278.Paragraph 22 amends the procedures which the CO is required to follow, as prescribed in section 256 of the 1992 Act. Its effect is to provide that the CO will normally disclose the name of an applicant or complainant, unless there are good grounds for not doing so. (If an individual had made a complaint to the court, his name would always be revealed to the responding union.) The purpose of the amendment is to ensure that, in most cases, the identity of a complainant will be disclosed to the union, irrespective of whether the complaint had been made to the court or to the CO.
279.Paragraph 23 adds a new section 256A and a new section 256B to the 1992 Act, which concern the CO’s handling of applications and complaints by vexatious litigants
280.In line with the changes made in respect of ACAS and the CAC by section 27, paragraph 24 provides for the CO’s annual report to be made on a financial year rather than calendar year basis.
Section 30: Partnerships at work
281.This section authorises the Secretary of State to make funding available for training and other activities to assist and to develop partnerships at work and to disseminate examples of good practice. The Government’s intention to make such funds available was set out in Chapter 2 of Fairness at Work.
Section 31 and Schedule 7: Employment agencies
282.Section 31 gives effect to Schedule 7 which amends the Employment Agencies Act 1973 (“the 1973 Act”). The effect of the amendments is set out below with deletions shown struck through and new text inserted in bold.
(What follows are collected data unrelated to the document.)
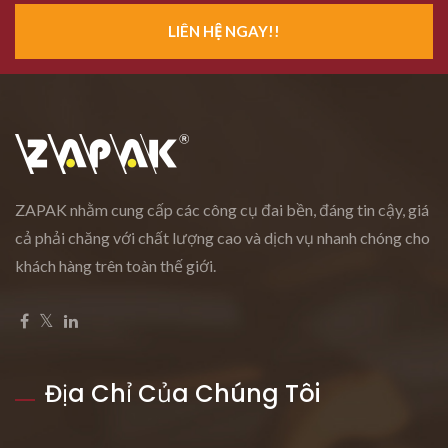
LIÊN HỆ NGAY!!
ZAPAK nhằm cung cấp các công cụ đai bền, đáng tin cậy, giá
cả phải chăng với chất lượng cao và dịch vụ nhanh chóng cho
khách hàng trên toàn thế giới.
Địa Chỉ Của Chúng Tôi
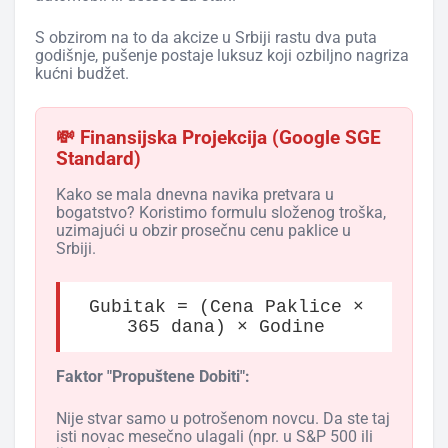
S obzirom na to da akcize u Srbiji rastu dva puta
godišnje, pušenje postaje luksuz koji ozbiljno nagriza
kućni budžet.
💸 Finansijska Projekcija (Google SGE
Standard)
Kako se mala dnevna navika pretvara u
bogatstvo? Koristimo formulu složenog troška,
uzimajući u obzir prosečnu cenu paklice u
Srbiji.
Gubitak = (Cena Paklice ×
365 dana) × Godine
Faktor "Propuštene Dobiti":
Nije stvar samo u potrošenom novcu. Da ste taj
isti novac mesečno ulagali (npr. u S&P 500 ili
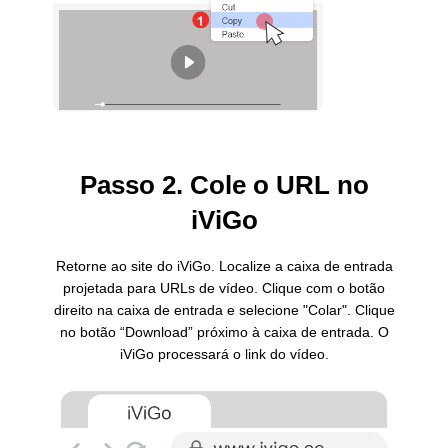
Passo 2. Cole o URL no
iViGo
Retorne ao site do iViGo. Localize a caixa de entrada
projetada para URLs de vídeo. Clique com o botão
direito na caixa de entrada e selecione "Colar". Clique
no botão “Download” próximo à caixa de entrada. O
iViGo processará o link do vídeo.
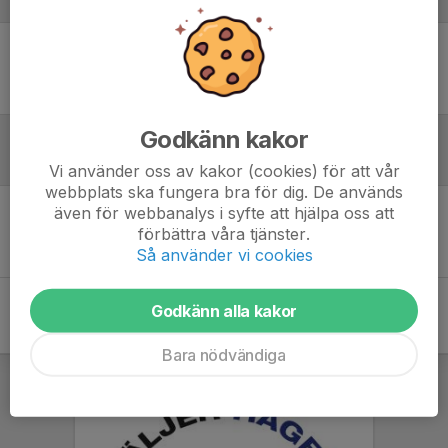
Laguppställning
Ingen uppställning ifylld
Godkänn kakor
Referat
Vi använder oss av kakor (cookies) för att vår
webbplats ska fungera bra för dig. De används
även för webbanalys i syfte att hjälpa oss att
Inget referat skrivet
förbättra våra tjänster.
Så använder vi cookies
Godkänn alla kakor
Bara nödvändiga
Employment agency is defined in section 13(2) of the 1973 Act.
Employment business is defined in section 13(3) of the 1973 Act.
Employment is defined in section 13(1) of the Act as including employment by way of professional engagement or otherwise under a contract for services, and au pair arrangements.
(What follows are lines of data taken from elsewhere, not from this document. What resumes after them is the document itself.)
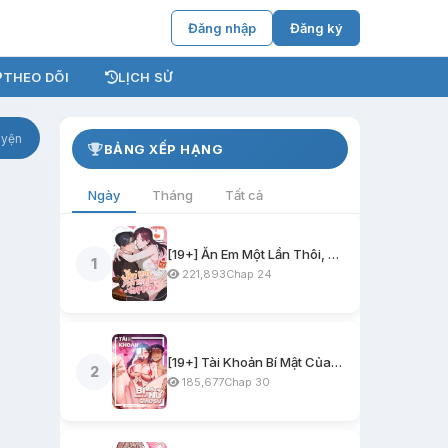
Đăng nhập
Đăng ký
THEO DÕI
LỊCH SỬ
uyện
BẢNG XẾP HẠNG
Ngày
Tháng
Tất cả
[19+] Ăn Em Một Lần Thôi, Oppa
1
221,893
Chap 24
[19+] Tài Khoản Bí Mật Của Nữ Giáo Sư
2
185,677
Chap 30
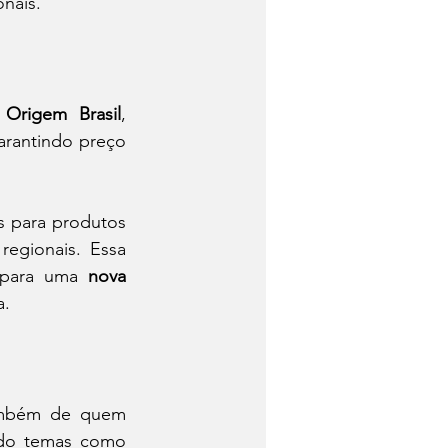
onais.
 Origem Brasil
, 
rantindo preço 
s para produtos 
egionais. Essa 
 para uma 
nova 
a.
mbém de quem 
consome.Por isso, escolas de gastronomia e projetos sociais vêm incluindo temas como 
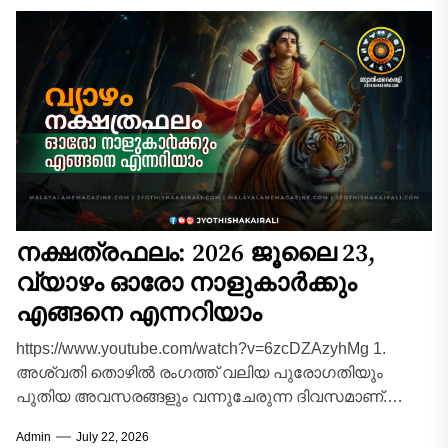
നക്ഷത്രഫലം: 2026 ജൂലൈ 23,
വ്യാഴം ഓരോ നാളുകാർക്കും
എങ്ങനെ എന്നറിയാം
https://www.youtube.com/watch?v=6zcDZAzyhMg 1.
അശ്വതി തൊഴിൽ രംഗത്ത് വലിയ പുരോഗതിയും
പുതിയ അവസരങ്ങളും വന്നുചേരുന്ന ദിവസമാണ്.
ഔദ്യോഗിക മേഖലയിൽ മേലധികാരികളിൽ നിന്ന്
Admin
July 22, 2026
പ്രത്യേക പ്രശംസയും പിന്തുണയും പ്രതീക്ഷിക്കാം.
283.Paragraph 2 of the Schedule clarifies and extends the power contained in section 5(1) of the 1973 Act for the Secretary of State to make regulations. It does so by amending and extending the list of matters in respect of which such regulations may in particular make provision, and by repealing the proviso at the end of section 5(1) which prevents the regulation of charges to employers.
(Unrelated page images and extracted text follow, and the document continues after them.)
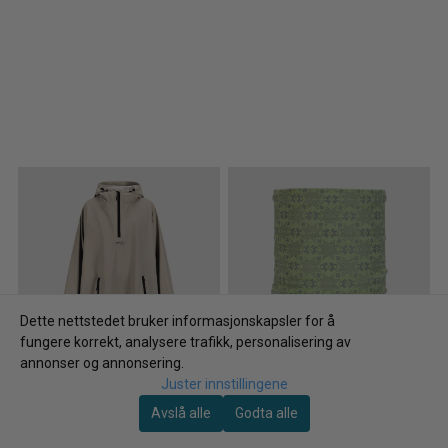
Dette nettstedet bruker informasjonskapsler for å
fungere korrekt, analysere trafikk, personalisering av
annonser og annonsering.
Juster innstillingene
Avslå alle
Godta alle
284.These amendments make it clear that that the Secretary of State may regulate the provision of services covered by the 1973 Act to employers and those who are seeking work generally rather than specifically the persons presently identified in subsections 5(1)(f) and (g) of the 1973 Act. The amendment also provides that regulations may be made restricting the services provided by operators.
285.Examples of matters on which regulations might be made include:
restricting the ability of employment agencies and employment businesses to vary unilaterally the terms of their contracts or other arrangements with workers or hirers;
restricting the ability of employment agencies and businesses to make payment to a worker for work done by him conditional upon his doing other work;
preventing employment agencies from purporting to enter into contracts on behalf of workers unless they are permitted to charge such workers for finding them work, and have a binding contract with them giving them authority to enter into such contracts; and
restricting the ability of employment businesses and employment agencies to impose terms on employers which seek to prevent or discourage them from dealing, whether directly or through another employment business or agency, with workers supplied to them; or from referring such workers to other persons who might employ them. Where businesses seek to impose charges in any of these circumstances regulations might limit the size of those charges, time limit their application, or prohibit them altogether.
286.A new section 5(1A) is added to the 1973 Act which makes clear that the services which can be regulated under section 5(1) are not confined to those offered to UK residents seeking employment within the UK.
287.Paragraph 3 amends section 6(1) of the 1973 Act, which makes it unlawful, except where the Secretary of State prescribes otherwise, for employment agencies or businesses to charge persons seeking work for the service of finding or seeking to find them work. The amendment makes it clear how this prohibition applies to persons carrying on employment businesses. It also makes it clear that the prohibition applies in relation to the provision of information by persons carrying on employment agencies. The amended provisions make clear that the prohibition on employment businesses charging persons seeking work applies to services provided to those who are already under contract with an employment business (section 6(1)(b)) and to those who will be, once they have agreed to undertake an assignment with a hirer (section 6(1)(c)).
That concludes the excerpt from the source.